* **ACTIVITY**:
Among the entries that follow, find every line with the word "content" and copy it.

* **PROVIDED MATERIAL**:
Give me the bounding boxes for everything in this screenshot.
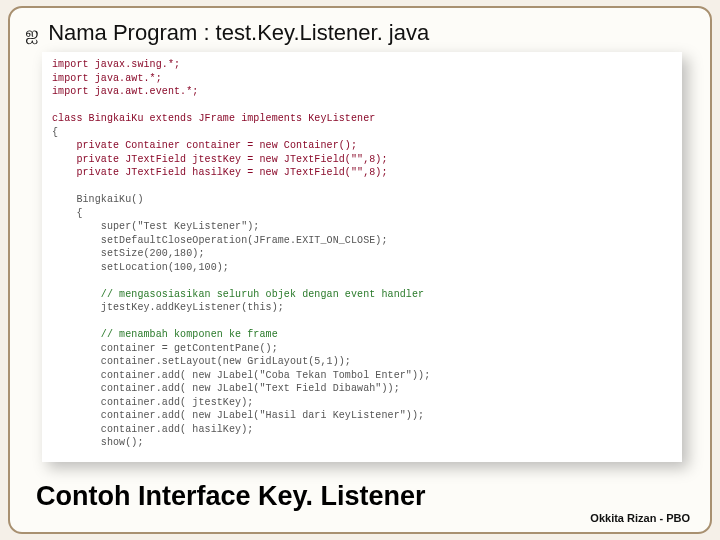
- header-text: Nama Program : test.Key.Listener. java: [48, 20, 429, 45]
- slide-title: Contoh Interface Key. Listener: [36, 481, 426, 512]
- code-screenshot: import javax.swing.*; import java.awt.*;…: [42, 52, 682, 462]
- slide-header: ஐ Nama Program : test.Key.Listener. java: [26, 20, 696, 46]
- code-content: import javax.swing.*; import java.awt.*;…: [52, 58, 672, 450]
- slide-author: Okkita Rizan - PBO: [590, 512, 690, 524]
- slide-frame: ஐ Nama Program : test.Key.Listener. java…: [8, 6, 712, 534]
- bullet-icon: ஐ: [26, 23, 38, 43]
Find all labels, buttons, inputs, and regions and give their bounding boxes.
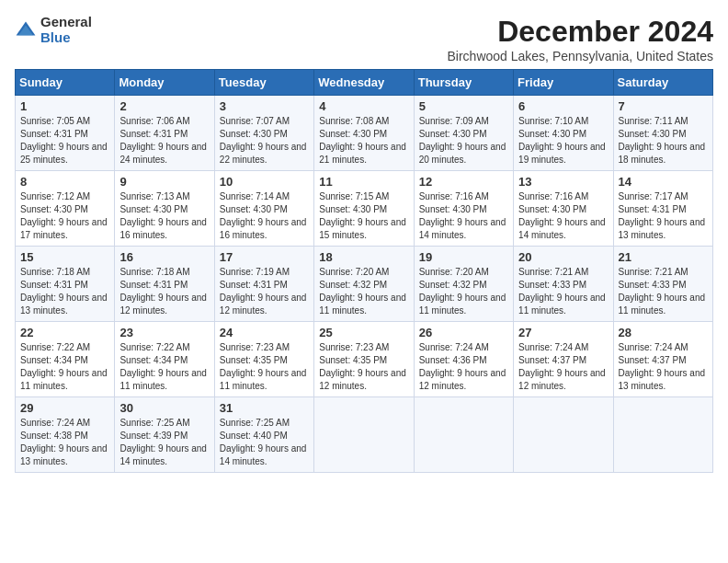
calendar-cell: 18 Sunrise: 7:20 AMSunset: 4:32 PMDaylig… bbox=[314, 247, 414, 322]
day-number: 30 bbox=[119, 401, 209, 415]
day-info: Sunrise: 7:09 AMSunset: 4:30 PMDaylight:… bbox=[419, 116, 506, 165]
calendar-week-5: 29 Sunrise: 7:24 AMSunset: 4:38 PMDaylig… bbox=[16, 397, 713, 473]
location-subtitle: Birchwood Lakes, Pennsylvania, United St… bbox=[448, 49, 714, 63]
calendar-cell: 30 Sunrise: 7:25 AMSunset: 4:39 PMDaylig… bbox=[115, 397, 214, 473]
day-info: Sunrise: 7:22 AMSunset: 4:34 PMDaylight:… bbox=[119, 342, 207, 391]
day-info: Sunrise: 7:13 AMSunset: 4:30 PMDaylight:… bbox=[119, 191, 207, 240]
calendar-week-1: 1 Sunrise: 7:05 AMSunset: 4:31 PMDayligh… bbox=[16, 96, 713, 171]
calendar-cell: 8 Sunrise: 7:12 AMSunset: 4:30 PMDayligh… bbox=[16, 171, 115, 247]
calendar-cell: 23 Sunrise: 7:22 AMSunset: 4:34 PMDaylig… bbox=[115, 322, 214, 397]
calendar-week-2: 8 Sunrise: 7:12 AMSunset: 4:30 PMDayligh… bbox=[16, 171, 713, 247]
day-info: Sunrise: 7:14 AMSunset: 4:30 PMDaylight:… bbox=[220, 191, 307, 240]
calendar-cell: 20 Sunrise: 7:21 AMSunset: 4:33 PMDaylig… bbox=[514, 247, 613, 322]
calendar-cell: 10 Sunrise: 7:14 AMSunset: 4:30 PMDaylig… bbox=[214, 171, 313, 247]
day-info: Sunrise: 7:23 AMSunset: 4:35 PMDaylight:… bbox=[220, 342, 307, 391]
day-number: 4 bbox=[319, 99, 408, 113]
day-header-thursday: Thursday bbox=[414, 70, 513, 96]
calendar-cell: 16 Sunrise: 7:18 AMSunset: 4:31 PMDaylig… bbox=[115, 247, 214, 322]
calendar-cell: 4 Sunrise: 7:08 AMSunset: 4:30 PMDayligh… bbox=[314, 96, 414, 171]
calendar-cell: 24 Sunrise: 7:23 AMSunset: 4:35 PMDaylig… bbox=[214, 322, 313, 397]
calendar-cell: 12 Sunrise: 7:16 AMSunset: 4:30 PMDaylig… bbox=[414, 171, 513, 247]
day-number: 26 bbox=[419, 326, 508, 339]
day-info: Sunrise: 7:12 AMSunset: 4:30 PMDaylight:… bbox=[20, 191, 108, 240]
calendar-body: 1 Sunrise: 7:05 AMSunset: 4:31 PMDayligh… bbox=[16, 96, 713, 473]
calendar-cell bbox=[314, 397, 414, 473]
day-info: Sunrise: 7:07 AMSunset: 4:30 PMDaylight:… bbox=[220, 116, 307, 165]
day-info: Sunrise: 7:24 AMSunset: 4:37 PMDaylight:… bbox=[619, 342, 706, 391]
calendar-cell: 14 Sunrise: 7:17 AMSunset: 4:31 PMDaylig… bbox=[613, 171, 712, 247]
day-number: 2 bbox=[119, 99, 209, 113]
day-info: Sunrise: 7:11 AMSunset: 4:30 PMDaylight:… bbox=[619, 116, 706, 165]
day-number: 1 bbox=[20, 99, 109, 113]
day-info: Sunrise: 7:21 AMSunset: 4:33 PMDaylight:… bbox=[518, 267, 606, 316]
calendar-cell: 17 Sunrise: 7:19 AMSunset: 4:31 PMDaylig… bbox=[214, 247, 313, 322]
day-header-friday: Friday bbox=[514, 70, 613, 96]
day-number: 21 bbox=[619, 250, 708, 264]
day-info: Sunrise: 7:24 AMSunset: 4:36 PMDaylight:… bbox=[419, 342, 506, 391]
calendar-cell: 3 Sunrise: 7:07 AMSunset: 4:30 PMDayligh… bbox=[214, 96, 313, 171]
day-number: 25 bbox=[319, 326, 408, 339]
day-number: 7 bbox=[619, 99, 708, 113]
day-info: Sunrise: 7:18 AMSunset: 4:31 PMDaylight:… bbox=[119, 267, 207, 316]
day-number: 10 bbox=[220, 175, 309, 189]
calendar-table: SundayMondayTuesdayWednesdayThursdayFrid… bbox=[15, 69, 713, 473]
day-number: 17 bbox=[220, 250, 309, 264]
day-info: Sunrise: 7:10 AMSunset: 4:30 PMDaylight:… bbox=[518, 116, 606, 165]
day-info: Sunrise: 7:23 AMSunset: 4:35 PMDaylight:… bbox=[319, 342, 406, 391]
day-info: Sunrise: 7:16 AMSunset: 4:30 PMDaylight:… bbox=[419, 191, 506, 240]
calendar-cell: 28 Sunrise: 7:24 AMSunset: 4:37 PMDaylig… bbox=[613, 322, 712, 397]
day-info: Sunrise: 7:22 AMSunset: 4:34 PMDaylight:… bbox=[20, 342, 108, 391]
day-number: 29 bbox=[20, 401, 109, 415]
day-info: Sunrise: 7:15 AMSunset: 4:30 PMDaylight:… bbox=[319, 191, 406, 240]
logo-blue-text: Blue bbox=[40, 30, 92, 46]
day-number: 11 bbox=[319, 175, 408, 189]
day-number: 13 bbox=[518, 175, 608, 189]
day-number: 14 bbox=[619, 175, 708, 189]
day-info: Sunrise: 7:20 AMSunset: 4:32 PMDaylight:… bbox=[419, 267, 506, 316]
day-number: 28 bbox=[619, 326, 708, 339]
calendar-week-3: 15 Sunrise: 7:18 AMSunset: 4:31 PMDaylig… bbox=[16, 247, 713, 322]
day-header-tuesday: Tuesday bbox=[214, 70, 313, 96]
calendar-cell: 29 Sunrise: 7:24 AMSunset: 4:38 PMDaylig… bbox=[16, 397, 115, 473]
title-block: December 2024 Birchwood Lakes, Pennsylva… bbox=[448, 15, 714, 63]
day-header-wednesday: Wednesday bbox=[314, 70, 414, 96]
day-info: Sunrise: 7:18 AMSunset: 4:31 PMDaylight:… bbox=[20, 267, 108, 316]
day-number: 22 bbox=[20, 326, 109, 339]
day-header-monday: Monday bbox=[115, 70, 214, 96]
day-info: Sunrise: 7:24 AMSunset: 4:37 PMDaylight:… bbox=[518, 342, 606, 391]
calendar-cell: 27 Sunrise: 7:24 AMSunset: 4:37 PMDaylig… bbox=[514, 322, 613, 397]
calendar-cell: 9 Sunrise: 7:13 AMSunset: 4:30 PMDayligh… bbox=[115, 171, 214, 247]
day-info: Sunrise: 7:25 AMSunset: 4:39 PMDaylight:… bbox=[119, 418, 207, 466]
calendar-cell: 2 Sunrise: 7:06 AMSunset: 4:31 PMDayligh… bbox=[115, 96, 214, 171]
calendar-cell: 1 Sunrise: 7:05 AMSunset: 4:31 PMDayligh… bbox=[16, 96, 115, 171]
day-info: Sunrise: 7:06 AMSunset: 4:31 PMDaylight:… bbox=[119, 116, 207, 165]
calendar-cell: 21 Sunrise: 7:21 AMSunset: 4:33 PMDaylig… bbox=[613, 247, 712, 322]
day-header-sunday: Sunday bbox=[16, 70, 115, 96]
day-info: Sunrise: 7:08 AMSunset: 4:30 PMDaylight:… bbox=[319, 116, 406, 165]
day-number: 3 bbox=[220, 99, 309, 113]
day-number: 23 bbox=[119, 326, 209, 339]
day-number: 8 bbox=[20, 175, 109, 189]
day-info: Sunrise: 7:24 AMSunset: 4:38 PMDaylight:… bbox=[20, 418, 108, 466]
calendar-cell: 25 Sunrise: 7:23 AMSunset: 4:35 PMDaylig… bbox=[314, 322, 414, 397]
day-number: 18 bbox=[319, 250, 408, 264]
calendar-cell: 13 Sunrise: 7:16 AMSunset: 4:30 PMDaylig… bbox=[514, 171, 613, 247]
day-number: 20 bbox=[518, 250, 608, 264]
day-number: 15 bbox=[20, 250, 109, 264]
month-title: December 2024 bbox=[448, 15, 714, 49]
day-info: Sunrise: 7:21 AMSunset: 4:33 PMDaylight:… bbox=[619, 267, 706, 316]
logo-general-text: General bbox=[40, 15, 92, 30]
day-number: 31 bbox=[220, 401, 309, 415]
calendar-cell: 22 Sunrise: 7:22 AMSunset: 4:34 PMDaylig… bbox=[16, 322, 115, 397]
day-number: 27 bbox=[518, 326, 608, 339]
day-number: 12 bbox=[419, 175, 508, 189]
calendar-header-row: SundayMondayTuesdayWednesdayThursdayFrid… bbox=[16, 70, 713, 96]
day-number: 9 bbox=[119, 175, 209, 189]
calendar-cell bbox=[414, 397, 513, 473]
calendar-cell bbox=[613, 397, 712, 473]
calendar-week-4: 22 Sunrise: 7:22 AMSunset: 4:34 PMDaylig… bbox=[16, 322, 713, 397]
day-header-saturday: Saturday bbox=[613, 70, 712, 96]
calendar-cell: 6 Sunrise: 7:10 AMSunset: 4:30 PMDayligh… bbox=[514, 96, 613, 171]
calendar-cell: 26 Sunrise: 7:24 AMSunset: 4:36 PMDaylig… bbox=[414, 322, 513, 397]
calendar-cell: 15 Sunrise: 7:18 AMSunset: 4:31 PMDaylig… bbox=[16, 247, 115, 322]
...
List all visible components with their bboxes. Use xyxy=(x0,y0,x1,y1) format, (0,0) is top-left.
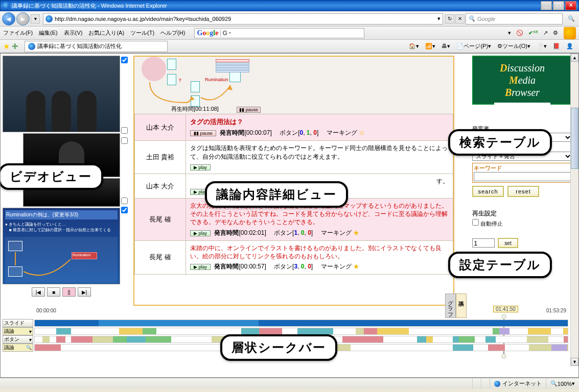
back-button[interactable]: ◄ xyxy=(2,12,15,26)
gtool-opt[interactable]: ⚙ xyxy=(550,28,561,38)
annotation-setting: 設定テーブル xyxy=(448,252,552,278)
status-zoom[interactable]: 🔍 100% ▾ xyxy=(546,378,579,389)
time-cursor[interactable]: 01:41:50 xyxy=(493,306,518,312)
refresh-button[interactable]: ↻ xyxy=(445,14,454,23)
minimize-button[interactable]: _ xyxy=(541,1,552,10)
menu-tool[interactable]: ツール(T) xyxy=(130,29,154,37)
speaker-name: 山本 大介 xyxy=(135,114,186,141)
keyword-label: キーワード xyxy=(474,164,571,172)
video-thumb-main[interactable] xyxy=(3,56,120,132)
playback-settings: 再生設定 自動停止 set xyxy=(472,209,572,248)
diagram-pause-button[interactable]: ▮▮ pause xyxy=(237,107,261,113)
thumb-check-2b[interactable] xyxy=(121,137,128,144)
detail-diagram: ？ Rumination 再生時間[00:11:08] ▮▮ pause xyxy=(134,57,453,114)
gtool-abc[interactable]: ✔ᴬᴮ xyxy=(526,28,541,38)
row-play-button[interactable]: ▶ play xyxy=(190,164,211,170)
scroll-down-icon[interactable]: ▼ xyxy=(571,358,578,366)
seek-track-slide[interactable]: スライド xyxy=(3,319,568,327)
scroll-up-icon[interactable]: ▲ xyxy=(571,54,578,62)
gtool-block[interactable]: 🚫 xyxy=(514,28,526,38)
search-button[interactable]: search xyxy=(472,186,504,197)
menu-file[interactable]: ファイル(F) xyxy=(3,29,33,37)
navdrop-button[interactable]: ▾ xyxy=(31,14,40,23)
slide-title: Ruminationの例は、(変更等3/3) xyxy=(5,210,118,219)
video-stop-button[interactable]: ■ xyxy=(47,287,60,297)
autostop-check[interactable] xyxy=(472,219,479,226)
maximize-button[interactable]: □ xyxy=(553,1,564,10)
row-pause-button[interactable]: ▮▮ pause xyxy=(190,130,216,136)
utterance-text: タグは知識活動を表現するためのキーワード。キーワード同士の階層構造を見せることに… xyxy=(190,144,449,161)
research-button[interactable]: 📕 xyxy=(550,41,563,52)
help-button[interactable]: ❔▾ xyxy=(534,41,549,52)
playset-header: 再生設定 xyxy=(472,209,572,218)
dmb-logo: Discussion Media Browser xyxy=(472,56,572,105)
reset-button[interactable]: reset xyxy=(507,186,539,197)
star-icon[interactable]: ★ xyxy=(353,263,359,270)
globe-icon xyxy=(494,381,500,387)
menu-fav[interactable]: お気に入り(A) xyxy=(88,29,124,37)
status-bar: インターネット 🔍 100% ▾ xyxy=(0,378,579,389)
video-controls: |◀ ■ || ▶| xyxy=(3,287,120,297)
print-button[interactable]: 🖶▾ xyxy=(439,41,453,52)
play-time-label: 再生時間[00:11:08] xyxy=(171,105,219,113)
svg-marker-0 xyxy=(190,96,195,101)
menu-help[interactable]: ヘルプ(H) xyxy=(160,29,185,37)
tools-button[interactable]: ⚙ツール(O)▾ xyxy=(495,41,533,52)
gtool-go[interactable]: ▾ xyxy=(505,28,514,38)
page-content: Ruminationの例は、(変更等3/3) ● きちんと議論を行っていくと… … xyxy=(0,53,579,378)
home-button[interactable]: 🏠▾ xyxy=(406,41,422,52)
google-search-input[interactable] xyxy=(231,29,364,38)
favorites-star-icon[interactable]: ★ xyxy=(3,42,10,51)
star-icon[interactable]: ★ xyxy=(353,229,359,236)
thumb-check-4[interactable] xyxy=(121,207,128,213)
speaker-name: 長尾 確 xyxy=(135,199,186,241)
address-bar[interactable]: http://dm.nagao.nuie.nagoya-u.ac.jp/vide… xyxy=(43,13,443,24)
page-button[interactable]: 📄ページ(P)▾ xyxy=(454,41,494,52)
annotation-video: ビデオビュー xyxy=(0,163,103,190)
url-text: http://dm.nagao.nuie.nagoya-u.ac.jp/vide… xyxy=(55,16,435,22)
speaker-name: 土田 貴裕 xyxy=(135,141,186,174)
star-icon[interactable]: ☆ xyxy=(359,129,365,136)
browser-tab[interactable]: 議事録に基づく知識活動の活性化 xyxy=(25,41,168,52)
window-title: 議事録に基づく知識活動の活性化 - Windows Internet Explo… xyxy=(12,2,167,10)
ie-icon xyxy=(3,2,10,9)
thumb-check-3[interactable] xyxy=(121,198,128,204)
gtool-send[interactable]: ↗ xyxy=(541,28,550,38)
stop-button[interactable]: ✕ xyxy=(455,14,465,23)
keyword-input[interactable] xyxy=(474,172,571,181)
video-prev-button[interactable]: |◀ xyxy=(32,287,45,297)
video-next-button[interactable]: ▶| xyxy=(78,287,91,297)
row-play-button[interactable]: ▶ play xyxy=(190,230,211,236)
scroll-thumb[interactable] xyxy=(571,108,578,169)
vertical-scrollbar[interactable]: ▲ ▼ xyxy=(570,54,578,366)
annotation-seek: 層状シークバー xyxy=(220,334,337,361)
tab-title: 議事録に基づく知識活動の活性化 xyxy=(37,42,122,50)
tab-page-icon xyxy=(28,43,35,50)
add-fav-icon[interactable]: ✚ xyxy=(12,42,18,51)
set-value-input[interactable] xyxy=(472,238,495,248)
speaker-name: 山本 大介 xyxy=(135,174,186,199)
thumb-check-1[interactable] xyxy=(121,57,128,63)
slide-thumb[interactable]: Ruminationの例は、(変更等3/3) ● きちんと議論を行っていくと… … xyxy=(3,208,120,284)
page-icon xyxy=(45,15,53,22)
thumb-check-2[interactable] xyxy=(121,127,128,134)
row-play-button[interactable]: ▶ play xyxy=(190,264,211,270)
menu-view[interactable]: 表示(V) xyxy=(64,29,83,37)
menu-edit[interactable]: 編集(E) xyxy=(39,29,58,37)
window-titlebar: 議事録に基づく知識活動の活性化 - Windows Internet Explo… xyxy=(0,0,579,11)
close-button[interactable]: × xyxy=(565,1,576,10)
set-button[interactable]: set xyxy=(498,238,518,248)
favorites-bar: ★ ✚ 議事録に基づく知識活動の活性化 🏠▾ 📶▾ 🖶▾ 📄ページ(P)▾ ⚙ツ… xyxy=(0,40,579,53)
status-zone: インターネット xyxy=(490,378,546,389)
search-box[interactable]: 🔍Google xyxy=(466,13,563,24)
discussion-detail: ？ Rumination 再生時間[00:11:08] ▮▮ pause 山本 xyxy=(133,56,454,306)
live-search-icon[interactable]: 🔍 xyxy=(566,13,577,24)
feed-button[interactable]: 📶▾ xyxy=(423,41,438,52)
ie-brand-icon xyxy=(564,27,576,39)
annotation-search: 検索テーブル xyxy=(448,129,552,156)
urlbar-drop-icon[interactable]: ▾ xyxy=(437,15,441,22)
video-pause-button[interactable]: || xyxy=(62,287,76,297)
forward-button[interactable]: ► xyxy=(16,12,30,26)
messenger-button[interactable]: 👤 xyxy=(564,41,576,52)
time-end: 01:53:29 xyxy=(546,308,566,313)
---
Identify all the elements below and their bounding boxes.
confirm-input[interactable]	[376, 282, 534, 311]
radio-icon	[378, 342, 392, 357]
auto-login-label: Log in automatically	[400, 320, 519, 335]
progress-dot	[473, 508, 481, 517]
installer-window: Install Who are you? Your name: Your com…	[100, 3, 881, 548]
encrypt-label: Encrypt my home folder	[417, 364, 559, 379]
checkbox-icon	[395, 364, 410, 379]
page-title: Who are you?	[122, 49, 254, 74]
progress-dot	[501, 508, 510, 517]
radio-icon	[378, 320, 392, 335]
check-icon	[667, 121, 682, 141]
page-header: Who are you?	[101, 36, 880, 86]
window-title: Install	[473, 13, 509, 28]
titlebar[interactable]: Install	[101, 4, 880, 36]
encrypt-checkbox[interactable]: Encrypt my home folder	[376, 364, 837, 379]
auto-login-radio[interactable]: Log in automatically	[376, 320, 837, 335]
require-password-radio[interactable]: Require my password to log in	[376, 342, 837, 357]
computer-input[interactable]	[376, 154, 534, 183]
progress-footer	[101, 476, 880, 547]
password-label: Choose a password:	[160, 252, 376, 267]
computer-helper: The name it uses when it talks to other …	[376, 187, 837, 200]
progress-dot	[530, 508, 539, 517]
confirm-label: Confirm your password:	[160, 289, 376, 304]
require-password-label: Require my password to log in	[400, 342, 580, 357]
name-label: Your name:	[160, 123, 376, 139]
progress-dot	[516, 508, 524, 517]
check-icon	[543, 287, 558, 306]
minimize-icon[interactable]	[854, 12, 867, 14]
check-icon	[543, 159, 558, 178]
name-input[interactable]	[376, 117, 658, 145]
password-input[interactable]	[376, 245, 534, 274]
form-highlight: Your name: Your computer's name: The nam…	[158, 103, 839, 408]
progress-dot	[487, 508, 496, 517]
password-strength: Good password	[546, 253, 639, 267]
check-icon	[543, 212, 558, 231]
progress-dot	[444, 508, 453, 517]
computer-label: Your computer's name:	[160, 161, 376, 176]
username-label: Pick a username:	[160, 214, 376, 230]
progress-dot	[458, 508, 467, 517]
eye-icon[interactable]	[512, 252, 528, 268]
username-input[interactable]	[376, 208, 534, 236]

* **TASK SOLUTION**:
- code-content: import javax.swing.*; import java.awt.*;…: [52, 58, 672, 450]
page-content: Ruminationの例は、(変更等3/3) ● きちんと議論を行っていくと… … xyxy=(0,53,579,378)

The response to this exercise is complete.